> _Task brief_: What is needed is a faithful transcription of all the data below, pictures excluded.

> _Records for the exercise_:
○ ○ ○ ○ ○ ○ ○

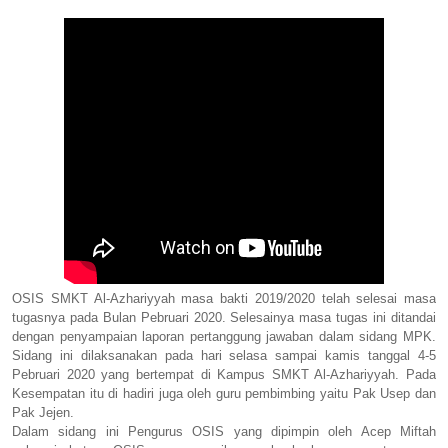
OSIS SMKT Al-Azhariyyah masa bakti 2019/2020 telah selesai masa
tugasnya pada Bulan Pebruari 2020. Selesainya masa tugas ini ditandai
dengan penyampaian laporan pertanggung jawaban dalam sidang MPK.
Sidang ini dilaksanakan pada hari selasa sampai kamis tanggal 4-5
Pebruari 2020 yang bertempat di Kampus SMKT Al-Azhariyyah. Pada
Kesempatan itu di hadiri juga oleh guru pembimbing yaitu Pak Usep dan
Pak Jejen.
Dalam sidang ini Pengurus OSIS yang dipimpin oleh Acep Miftah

○ ○ ○ ○ ○ ○ ○

> _Solution to the problem_:
OSIS SMKT Al-Azhariyyah masa bakti 2019/2020 telah selesai masa
tugasnya pada Bulan Pebruari 2020. Selesainya masa tugas ini ditandai
dengan penyampaian laporan pertanggung jawaban dalam sidang MPK.
Sidang ini dilaksanakan pada hari selasa sampai kamis tanggal 4-5
Pebruari 2020 yang bertempat di Kampus SMKT Al-Azhariyyah. Pada
Kesempatan itu di hadiri juga oleh guru pembimbing yaitu Pak Usep dan
Pak Jejen.
Dalam sidang ini Pengurus OSIS yang dipimpin oleh Acep Miftah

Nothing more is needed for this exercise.